### [EXERCISE PROMPT]
Please transcribe the data below in full, word for word, without the images.

### [SOURCE DATA]
Segment Open

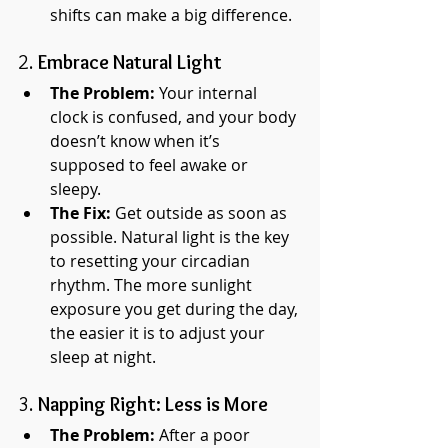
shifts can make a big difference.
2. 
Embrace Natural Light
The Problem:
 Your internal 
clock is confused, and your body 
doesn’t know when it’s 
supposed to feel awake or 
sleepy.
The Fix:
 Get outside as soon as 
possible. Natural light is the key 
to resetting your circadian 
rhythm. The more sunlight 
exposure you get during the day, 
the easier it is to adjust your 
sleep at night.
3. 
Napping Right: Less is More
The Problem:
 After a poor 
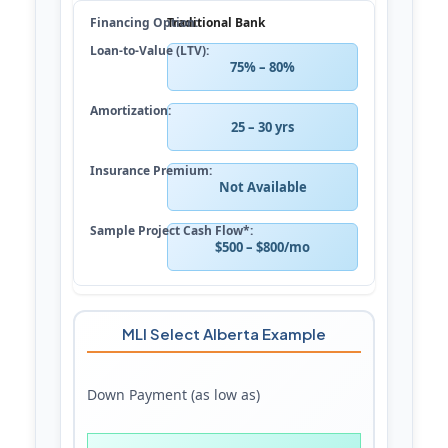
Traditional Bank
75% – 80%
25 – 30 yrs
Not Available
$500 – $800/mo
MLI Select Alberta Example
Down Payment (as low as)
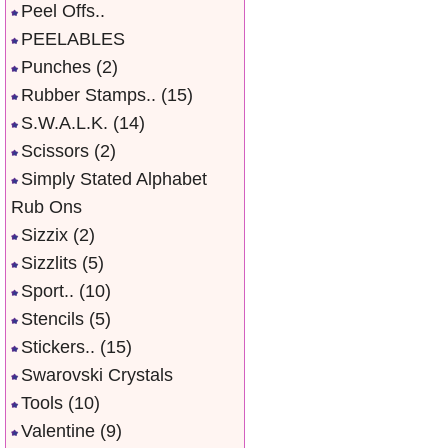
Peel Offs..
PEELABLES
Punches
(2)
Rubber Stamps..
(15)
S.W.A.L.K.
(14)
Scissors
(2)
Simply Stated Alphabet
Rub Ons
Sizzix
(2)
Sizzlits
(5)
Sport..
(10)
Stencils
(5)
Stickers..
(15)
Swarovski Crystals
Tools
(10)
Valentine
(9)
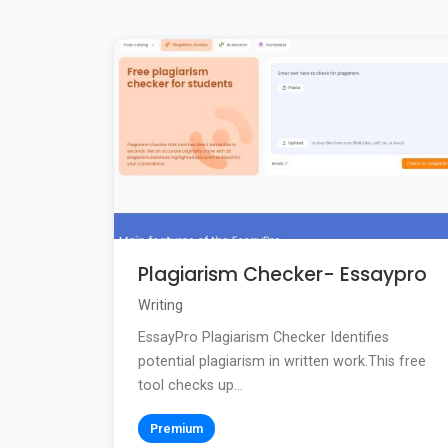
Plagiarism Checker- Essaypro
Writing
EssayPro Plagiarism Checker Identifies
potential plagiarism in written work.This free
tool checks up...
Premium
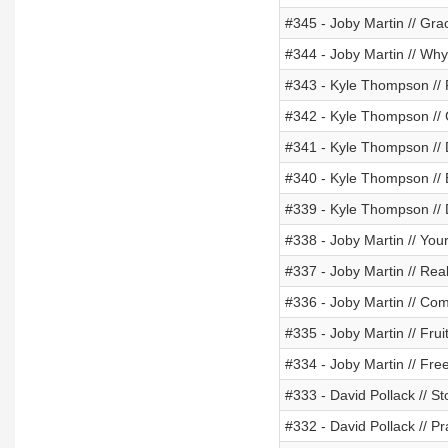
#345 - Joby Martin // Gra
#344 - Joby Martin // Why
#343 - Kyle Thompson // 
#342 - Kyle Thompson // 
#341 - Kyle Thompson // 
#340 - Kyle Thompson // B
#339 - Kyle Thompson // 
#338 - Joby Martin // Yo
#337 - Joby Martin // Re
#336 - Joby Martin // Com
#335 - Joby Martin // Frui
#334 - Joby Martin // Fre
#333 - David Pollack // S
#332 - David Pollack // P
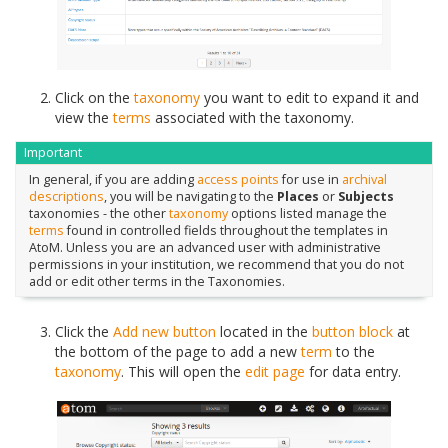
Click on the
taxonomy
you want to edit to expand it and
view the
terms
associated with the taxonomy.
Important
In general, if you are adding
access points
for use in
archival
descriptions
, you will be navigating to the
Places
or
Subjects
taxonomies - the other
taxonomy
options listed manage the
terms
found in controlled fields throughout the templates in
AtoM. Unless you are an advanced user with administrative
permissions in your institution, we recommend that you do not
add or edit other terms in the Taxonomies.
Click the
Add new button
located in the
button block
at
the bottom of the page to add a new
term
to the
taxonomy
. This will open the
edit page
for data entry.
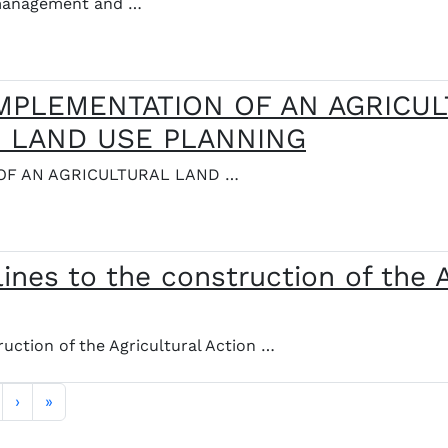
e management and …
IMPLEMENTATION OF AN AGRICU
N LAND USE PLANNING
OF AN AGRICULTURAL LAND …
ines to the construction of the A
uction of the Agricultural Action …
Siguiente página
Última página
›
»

Segment Closed

### [YOUR RESPONSE]
shifts can make a big difference.
2. 
Embrace Natural Light
The Problem:
 Your internal 
clock is confused, and your body 
doesn’t know when it’s 
supposed to feel awake or 
sleepy.
The Fix:
 Get outside as soon as 
possible. Natural light is the key 
to resetting your circadian 
rhythm. The more sunlight 
exposure you get during the day, 
the easier it is to adjust your 
sleep at night.
3. 
Napping Right: Less is More
The Problem:
 After a poor 
Traditional Bank
75% – 80%
25 – 30 yrs
Not Available
$500 – $800/mo
MLI Select Alberta Example
Down Payment (as low as)
Peel Offs..
PEELABLES
Punches
(2)
Rubber Stamps..
(15)
S.W.A.L.K.
(14)
Scissors
(2)
Simply Stated Alphabet
Rub Ons
Sizzix
(2)
Sizzlits
(5)
Sport..
(10)
Stencils
(5)
Stickers..
(15)
Swarovski Crystals
Tools
(10)
Valentine
(9)
Plagiarism Checker- Essaypro
Writing
EssayPro Plagiarism Checker Identifies
potential plagiarism in written work.This free
tool checks up...
Premium
#345 - Joby Martin // Gra
#344 - Joby Martin // Why
#343 - Kyle Thompson // 
#342 - Kyle Thompson // 
#341 - Kyle Thompson // 
#340 - Kyle Thompson // B
#339 - Kyle Thompson // 
#338 - Joby Martin // Yo
#337 - Joby Martin // Re
#336 - Joby Martin // Com
#335 - Joby Martin // Frui
#334 - Joby Martin // Fre
#333 - David Pollack // S
#332 - David Pollack // P
Click on the
taxonomy
you want to edit to expand it and
view the
terms
associated with the taxonomy.
Important
In general, if you are adding
access points
for use in
archival
descriptions
, you will be navigating to the
Places
or
Subjects
taxonomies - the other
taxonomy
options listed manage the
terms
found in controlled fields throughout the templates in
AtoM. Unless you are an advanced user with administrative
permissions in your institution, we recommend that you do not
add or edit other terms in the Taxonomies.
Click the
Add new button
located in the
button block
at
the bottom of the page to add a new
term
to the
taxonomy
. This will open the
edit page
for data entry.
e management and …
IMPLEMENTATION OF AN AGRICU
N LAND USE PLANNING
OF AN AGRICULTURAL LAND …
ines to the construction of the A
uction of the Agricultural Action …
Siguiente página
Última página
›
»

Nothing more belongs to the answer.